Credit Abigail Wilson

Fogarty says the district serves a lot of food that comes pre-made to the warehouse, reducing the chance of cross contamination from food which kids without allergies are able to eat.

“For instance, our peanut butter and jelly sandwiches are a packaged product so that’s generally going to just that student. No one’s spreading peanut butter with a knife or on a cutting board or anything like that so we run a pretty low risk,” she says.

According to a report last year from the Center for Disease Control or CDC, the number of children with food allergies in the U.S. rose 50 percent between 1997 and 2011. So why such a steep increase?

Dr. Laura Veras displays two different brands of epinephrine auto-injectors she prescribes to patients.
Credit Abigail Wilson

Dr. Laura Veras works at the Via Christi Allergy and Immunology Clinic in Wichita.

“Basically you can be allergic to anything, but the major food allergens are milk, egg, wheat, soy, peanuts, tree nuts and seafood, both fish and shellfish,” says Veras.

One thing most people don’t know is that peanuts aren’t technically nuts.

“They’re actually not in the same family as tree nuts,” she says. “They’re actually in the legume family, so they’re more related to beans.”

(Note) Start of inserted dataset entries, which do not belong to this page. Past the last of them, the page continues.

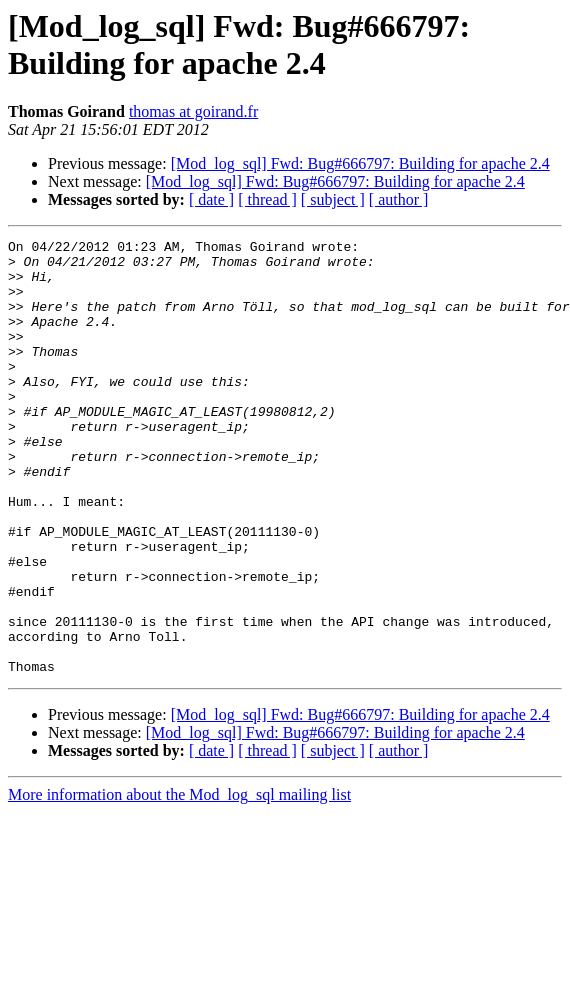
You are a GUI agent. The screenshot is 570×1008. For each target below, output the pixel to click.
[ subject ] (333, 199)
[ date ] (211, 199)
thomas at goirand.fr (193, 111)
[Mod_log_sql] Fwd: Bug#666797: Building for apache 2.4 (360, 163)
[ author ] (399, 199)
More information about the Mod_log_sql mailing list (179, 881)
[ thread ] (267, 199)
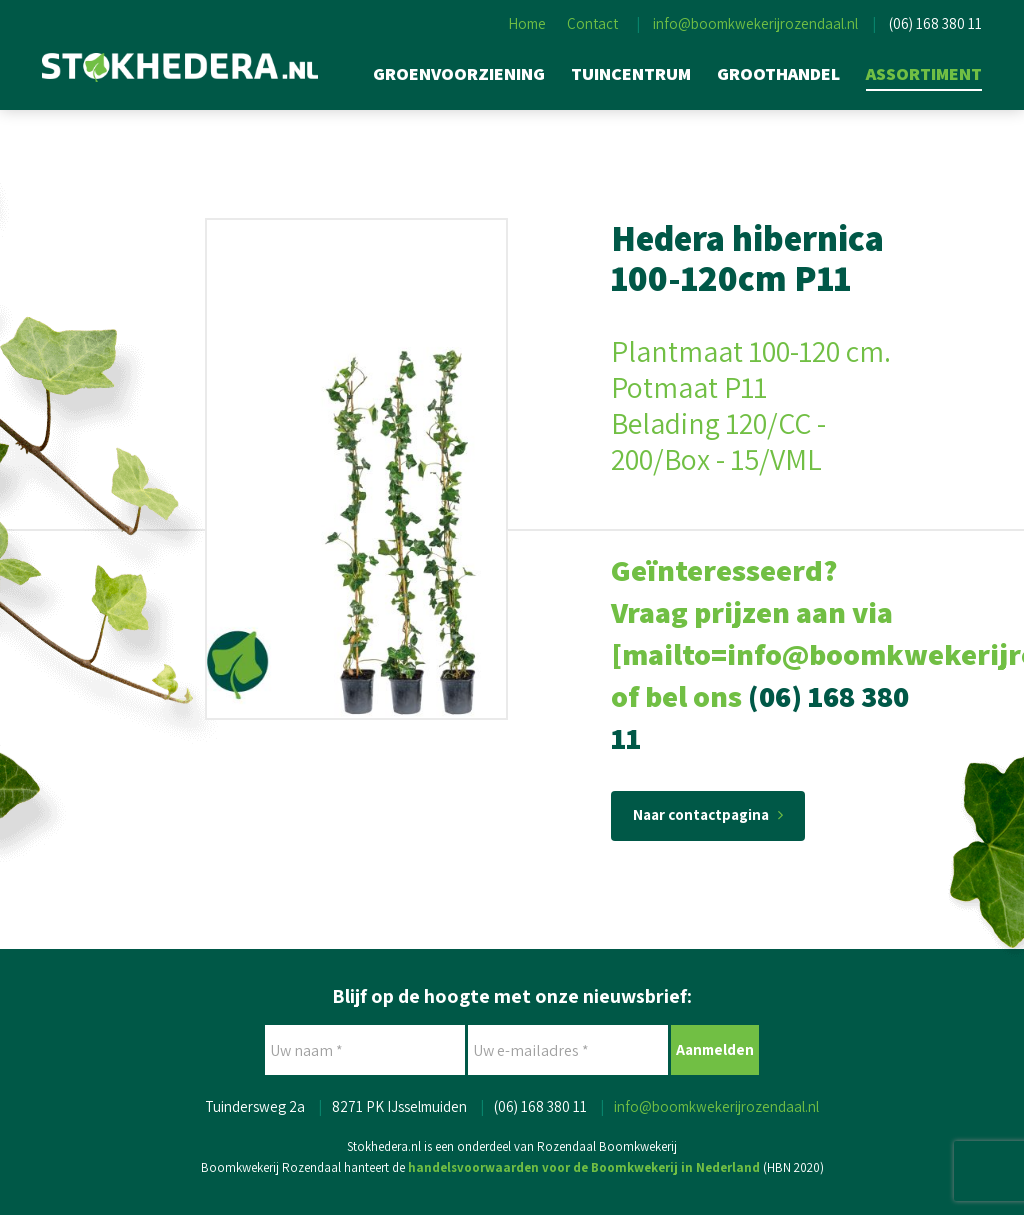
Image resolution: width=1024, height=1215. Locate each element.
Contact (592, 23)
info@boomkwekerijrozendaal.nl (755, 23)
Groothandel (778, 73)
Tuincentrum (631, 73)
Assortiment (924, 73)
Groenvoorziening (459, 73)
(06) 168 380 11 (935, 23)
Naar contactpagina (708, 814)
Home (527, 23)
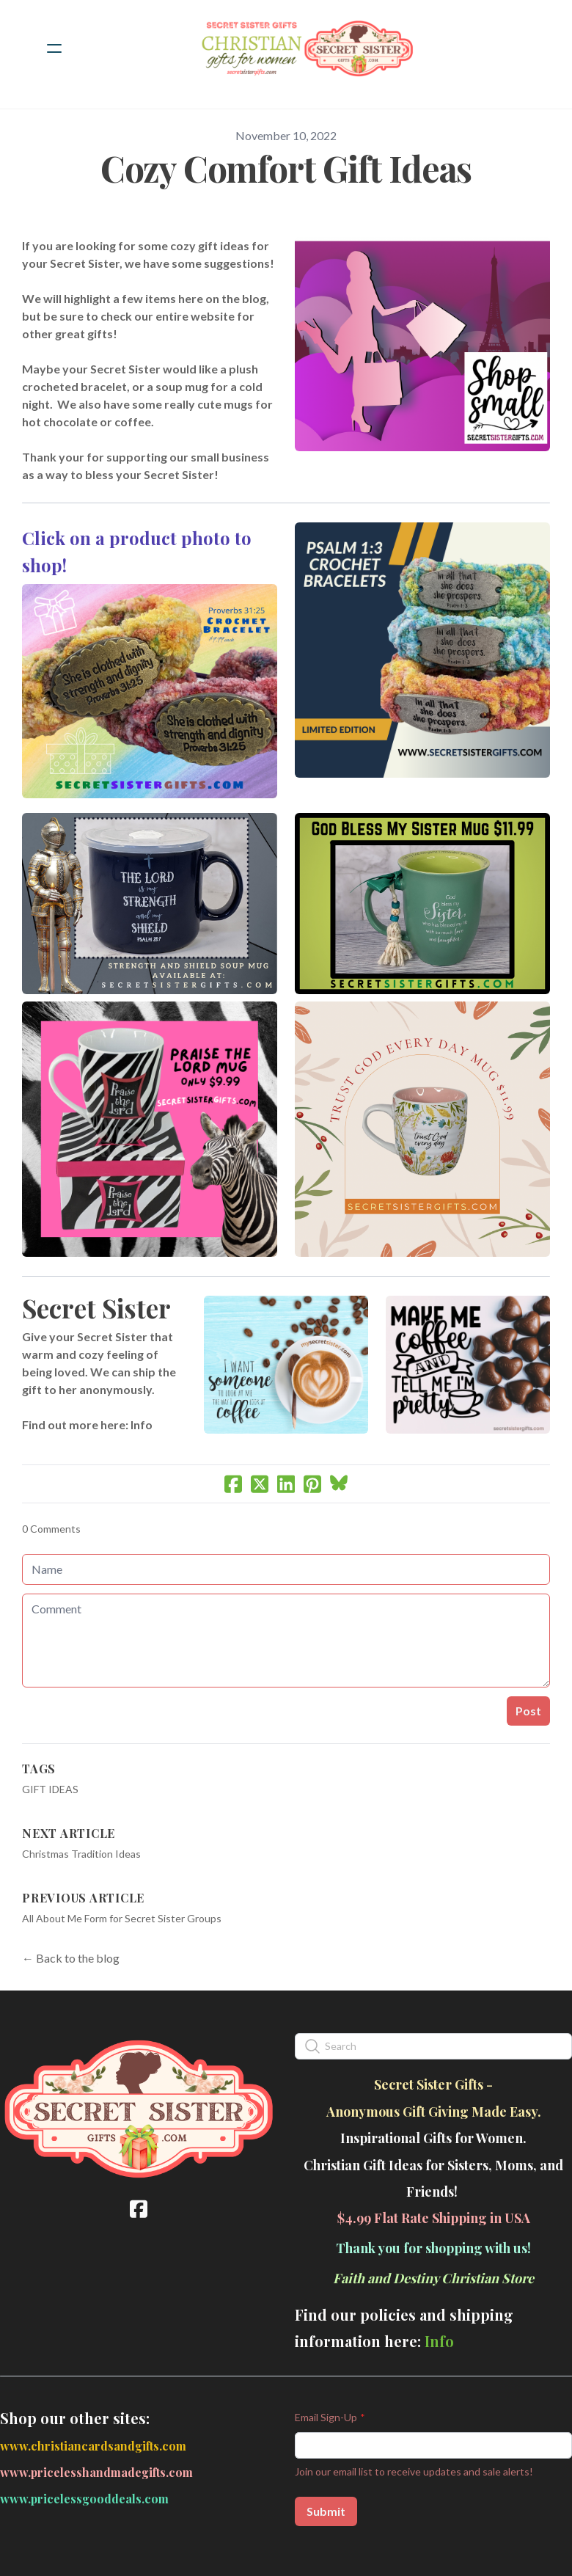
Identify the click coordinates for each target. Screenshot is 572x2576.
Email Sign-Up (326, 2417)
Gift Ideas (50, 1789)
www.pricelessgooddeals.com (84, 2498)
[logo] (305, 48)
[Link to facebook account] (138, 2209)
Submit (326, 2511)
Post (528, 1711)
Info (142, 1424)
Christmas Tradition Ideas (81, 1853)
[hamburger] (54, 48)
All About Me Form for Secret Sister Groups (121, 1918)
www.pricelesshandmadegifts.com (96, 2472)
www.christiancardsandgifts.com (93, 2445)
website (213, 316)
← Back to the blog (71, 1958)
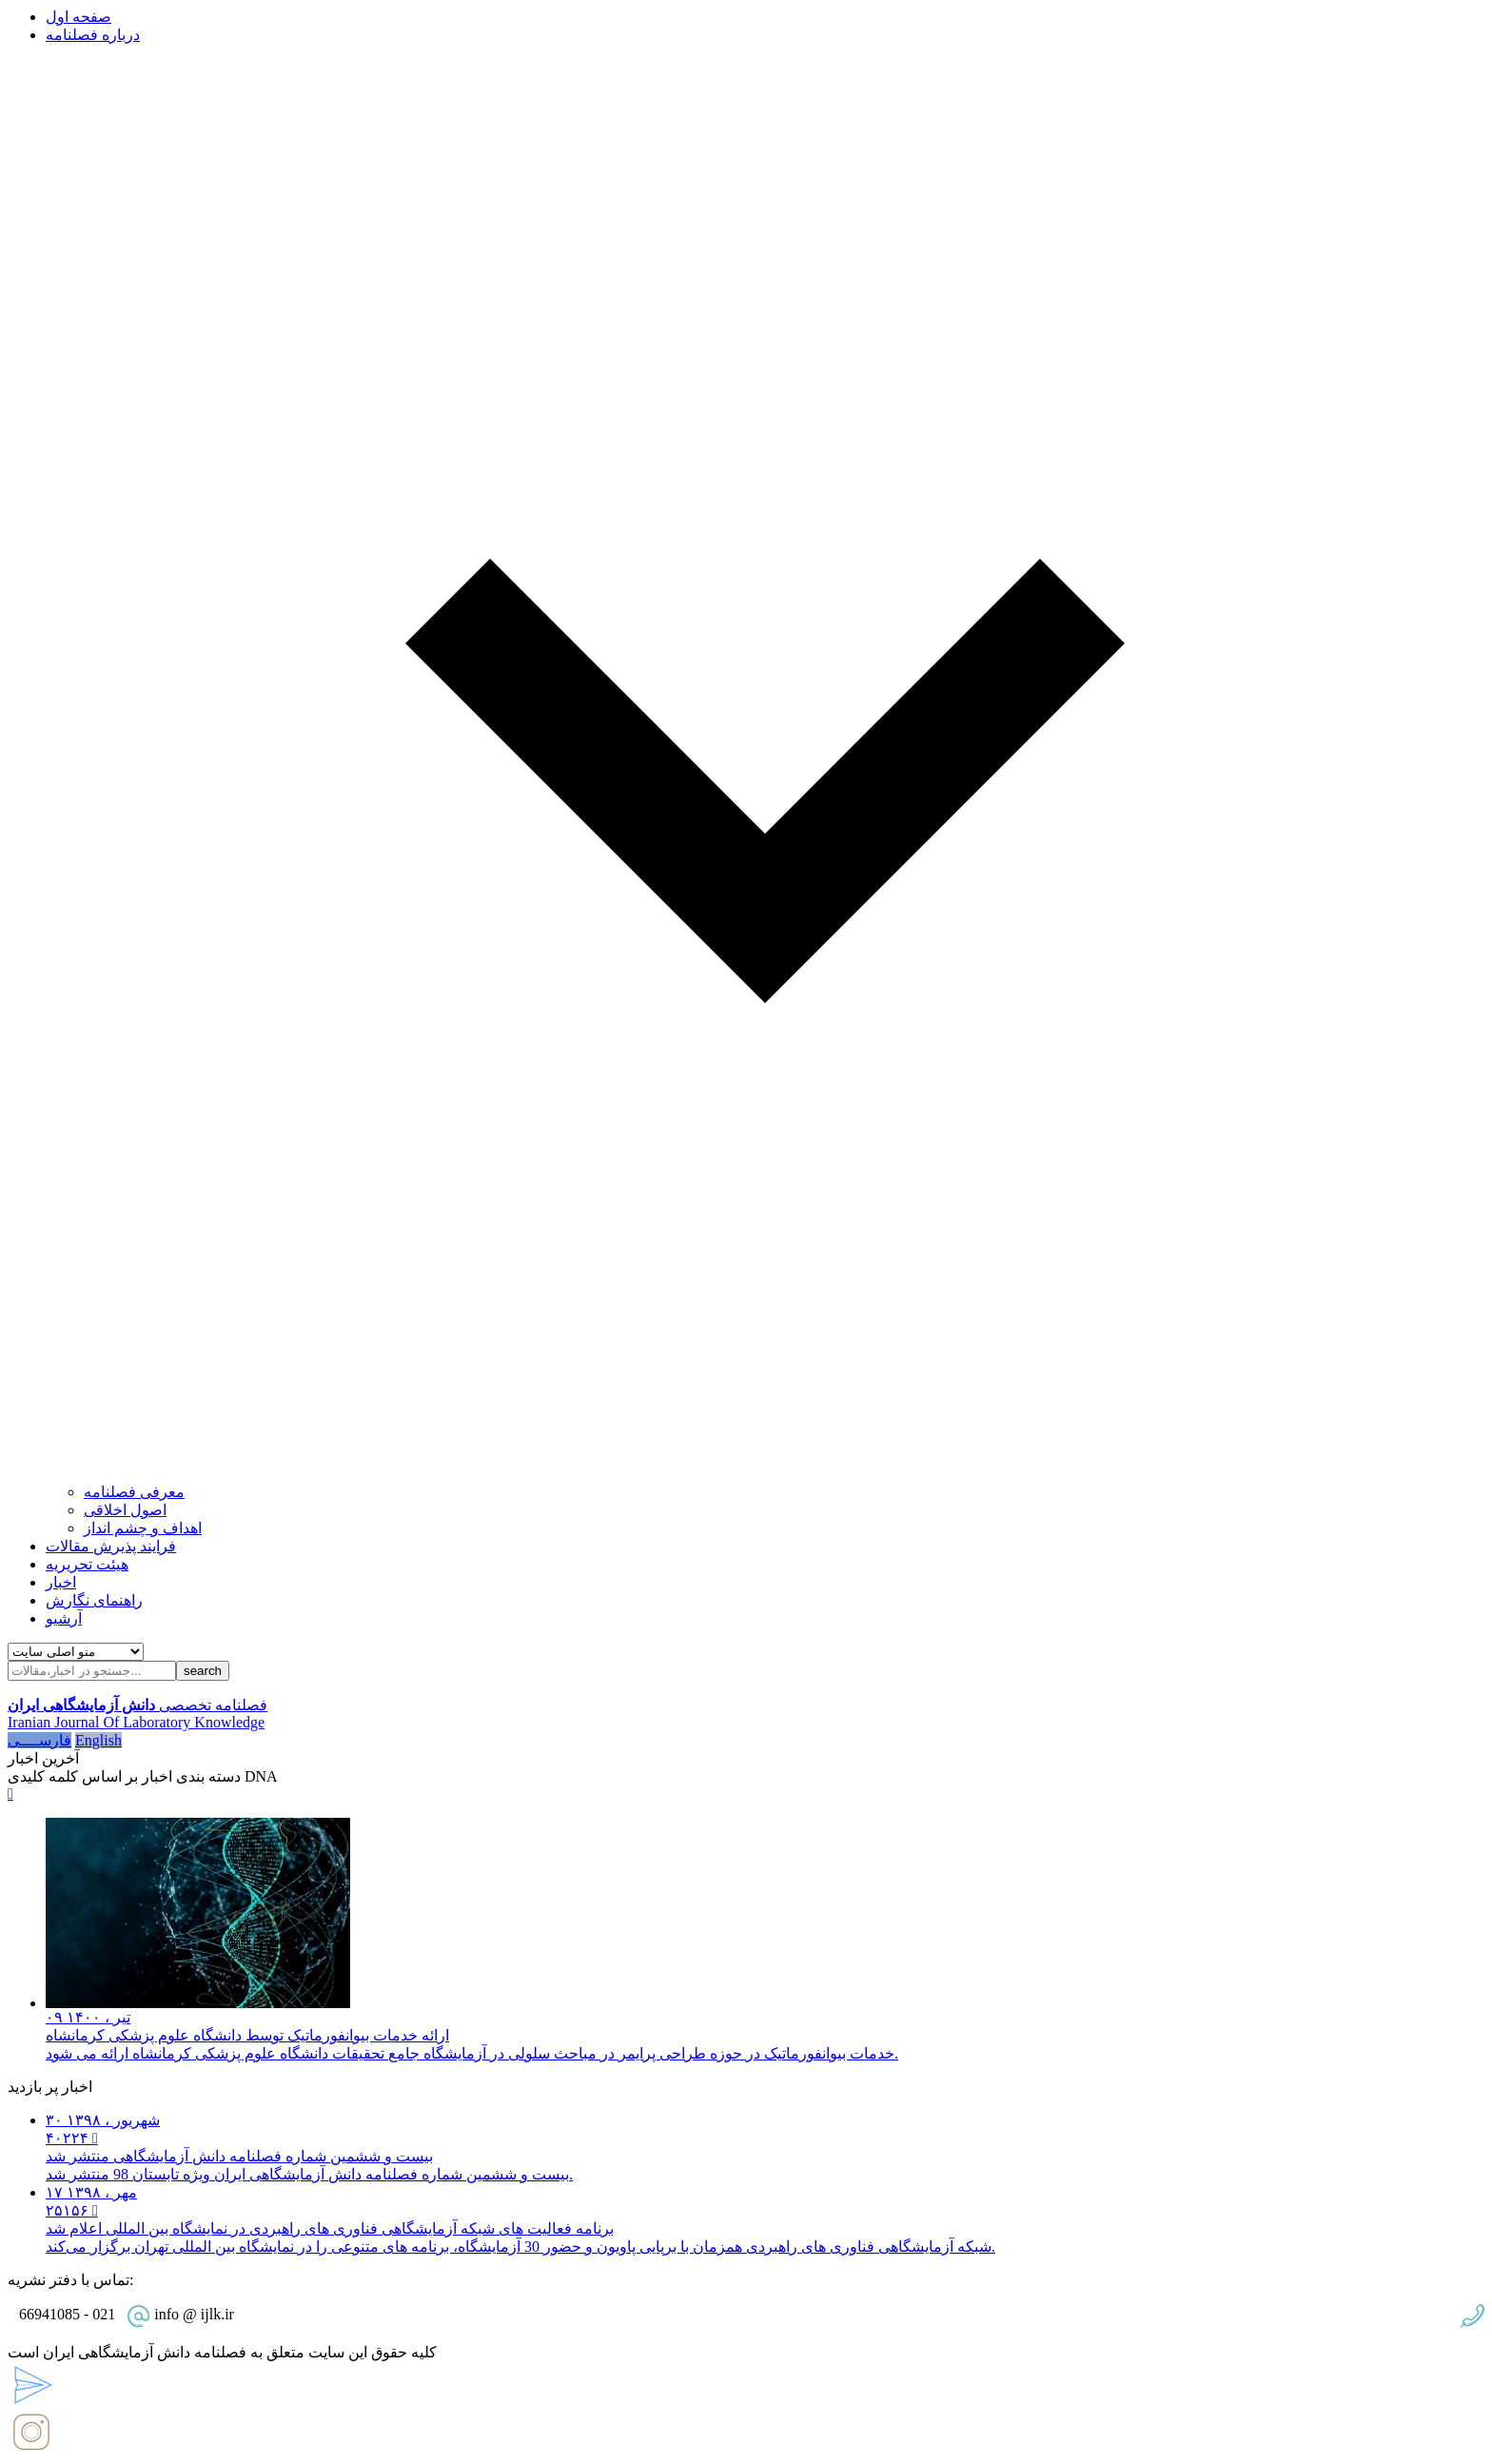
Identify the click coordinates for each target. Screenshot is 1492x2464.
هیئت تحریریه (87, 1564)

Tree nuts include walnuts, almonds, hazelnuts, cashews, pistachios, and Brazil nuts. She references a popular theory on the increase in food allergies called the hygiene hypothesis.

“In the developed world, because your environment is so clean and you’re not exposed to pathogens or parasites that normally children are fighting off, your immune system actually shifts to a response that might not be beneficial for you,” she says.

Dr. Veras says the research on the increase in food allergies extends to the method of delivery for babies. Babies born by C-section are more likely to be sensitized to foods.

“That little moment of the baby going through the birth canal and being exposed to mom’s bacteria, it’s actually helpful in training the immune system properly to be less reactive to things that are not going to be important, like a food allergy,” says Dr. Veras.

Credit Abigail Wilson

Other factors such as growing up around livestock and just simply playing in the dirt can affect the occurrence of a food allergy too, Veras says. In early childhood, boys are more likely to have food allergies but after puberty, more girls present an allergy. But in Sean’s case, his severe peanut allergy isn’t likely to go away.

“A child that is allergic to peanut has a 20 percent chance of outgrowing their peanut allergy. It’s not impossible, but if you compare it to milk and egg, it’s significantly lower,” says Dr. Veras. “The other thing is that peanut and tree nut allergies are actually risk factors for more sever allergic reactions.”

But Sean says he’s learned his lesson, and even though he’s not excited about it, he will use his EpiPen in the future. Fingers-crossed, he won’t have another severe reaction, and thanks to his self-discipline, the odds seem in his favor.

“I’m careful about it. I check every label. That’s a routine for me. Every time we go to the store, if I want something new I check the label and make sure it’s safe,” he says. “It’s not that hard because it’s kind of daily life. I’ve lived with it for a while now.”

Checking labels and watching for cross-contamination is something Sean will likely have to do for the rest of his life. As will the nearly 6 million children in the U.S. who have food allergies.

Food is made in the USD 259 warehouse.